* YOUR INSTRUCTIONS:
What is needed is the exact text of each line in the listing below from the one with "انتصاب سرپرست سازمان" up to and including the one with "he Usanis di Osidda: archeologia", and no pictures.

* * * * * * * * *

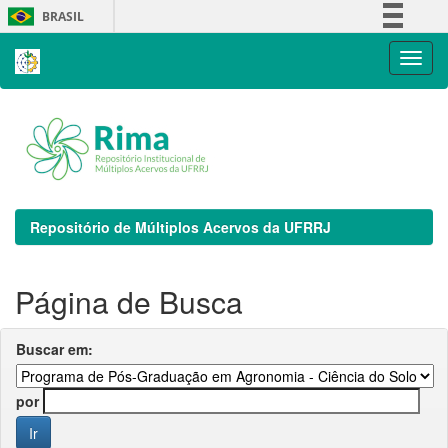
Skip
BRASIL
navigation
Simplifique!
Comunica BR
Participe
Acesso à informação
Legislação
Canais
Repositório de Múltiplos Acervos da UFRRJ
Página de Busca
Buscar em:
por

* * * * * * * * *

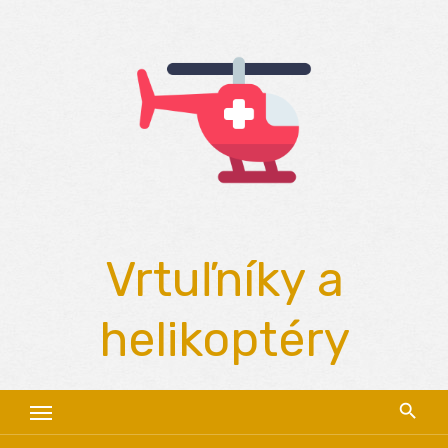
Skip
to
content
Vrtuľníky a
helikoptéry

* * * * * * * * *

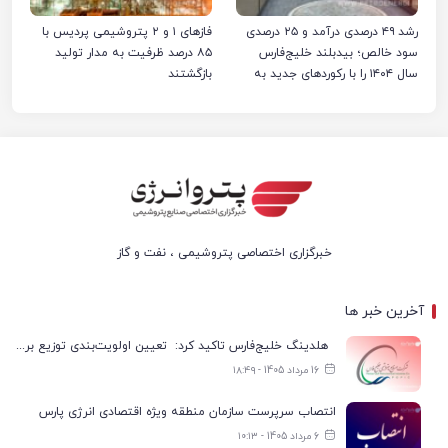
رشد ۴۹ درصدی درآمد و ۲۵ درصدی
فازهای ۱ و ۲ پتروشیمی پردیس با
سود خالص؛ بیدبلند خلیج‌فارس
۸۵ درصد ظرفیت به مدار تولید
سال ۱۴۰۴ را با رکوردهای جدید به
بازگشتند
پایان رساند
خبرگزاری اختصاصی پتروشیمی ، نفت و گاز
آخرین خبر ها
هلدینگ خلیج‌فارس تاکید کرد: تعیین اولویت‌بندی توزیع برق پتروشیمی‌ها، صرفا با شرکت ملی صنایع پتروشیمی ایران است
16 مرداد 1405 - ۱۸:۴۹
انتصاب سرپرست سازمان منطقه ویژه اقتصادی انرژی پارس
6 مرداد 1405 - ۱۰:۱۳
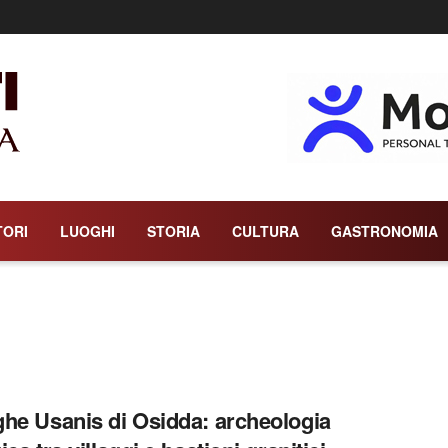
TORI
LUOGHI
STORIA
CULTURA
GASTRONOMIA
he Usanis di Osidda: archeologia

* * * * * * * * *

* FINISHED EXERCISE:
انتصاب سرپرست سازمان منطقه ویژه اقتصادی انرژی پارس
6 مرداد 1405 - ۱۰:۱۳
TORI
LUOGHI
STORIA
CULTURA
GASTRONOMIA
he Usanis di Osidda: archeologia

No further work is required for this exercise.